Non-Confidential | PDF version | ARM DUI0472J | ||

| ||||

Home > Compiler Coding Practices > Loop unrolling in C code |

Loops are a common construct in most programs. Because a significant amount of execution time is often spent in loops, it is worthwhile paying attention to time-critical loops.

Small loops can be unrolled for higher performance, with the disadvantage of
increased code size. When a loop is unrolled, a loop counter needs to be updated
less often and fewer branches are executed. If the loop iterates only a few times,
it can be fully unrolled so that the loop overhead completely disappears. The
compiler unrolls loops automatically at `-O3`

`-Otime`

. Otherwise, any unrolling must be done in source code.

Manual unrolling of loops might hinder the automatic re-rolling of loops and other loop optimizations by the compiler.
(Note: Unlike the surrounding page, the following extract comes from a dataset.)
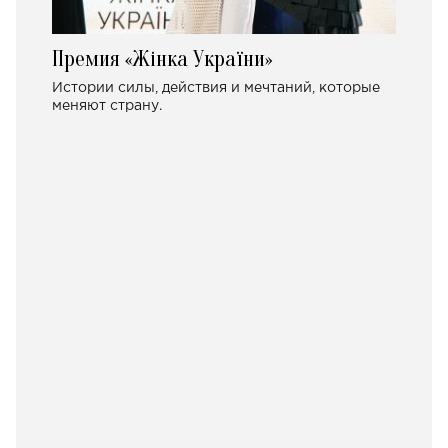
Премия «Жінка України»
Истории силы, действия и мечтаний, которые
меняют страну.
The advantages and disadvantages of loop unrolling can be illustrated using the two sample routines shown in the following table. Both routines efficiently test a single bit by extracting the lowest bit and counting it, after which the bit is shifted out.

The first implementation uses a loop to count bits. The second routine is the first
implementation unrolled four times, with an optimization applied by combining the
four shifts of `n`

into one shift.

Unrolling frequently provides new opportunities for optimization.
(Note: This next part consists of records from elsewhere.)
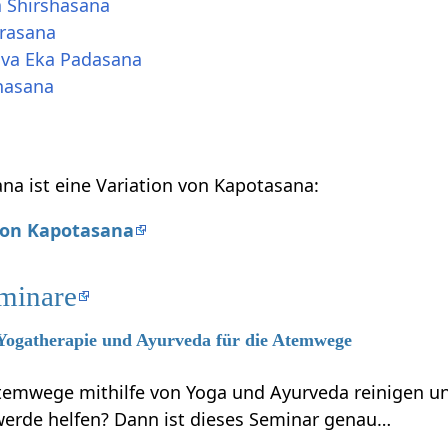
 Shirshasana
rasana
va Eka Padasana
nasana
a ist eine Variation von Kapotasana:
 von Kapotasana
minare
 Yogatherapie und Ayurveda für die Atemwege
Atemwege mithilfe von Yoga und Ayurveda reinigen 
rde helfen? Dann ist dieses Seminar genau…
**Table 5-3 C code for rolled and unrolled bit-counting loops**

Bit-counting loop | Unrolled bit-counting loop |
---|---|

int countbit1(unsigned int n) { int bits = 0; while (n != 0) { if (n & 1) bits++; n >>= 1; } return bits; } |
int countbit2(unsigned int n) { int bits = 0; while (n != 0) { if (n & 1) bits++; if (n & 2) bits++; if (n & 4) bits++; if (n & 8) bits++; n >>= 4; } return bits; } |

The following table shows the corresponding disassembly of the machine code produced
by the compiler for each of the sample implementations above, where the C code for
each implementation has been compiled using the option `-O2`

.

**Table 5-4 Disassembly for rolled and unrolled bit-counting loops**

Bit-counting loop | Unrolled bit-counting loop |
---|---|

countbit1 PROC MOV r1, #0 B |L1.20| |L1.8| TST r0, #1 ADDNE r1, r1, #1 LSR r0, r0, #1 |L1.20| CMP r0, #0 BNE |L1.8| MOV r0, r1 BX lr ENDP |
countbit2 PROC MOV r1, r0 MOV r0, #0 B |L1.48| |L1.12| TST r1, #1 ADDNE r0, r0, #1 TST r1, #2 ADDNE r0, r0, #1 TST r1, #4 ADDNE r0, r0, #1 TST r1, #8 ADDNE r0, r0, #1 LSR r1, r1, #4 |L1.48| CMP r1, #0 BNE |L1.12| BX lr ENDP |

On the ARM9 processor, checking a single bit takes six cycles in the disassembly of the bit-counting loop shown in the leftmost column. The code size is only nine instructions. The unrolled version of the bit-counting loop checks four bits at a time per loop iteration, taking on average only three cycles per bit. However, the cost is the larger code size of fifteen instructions.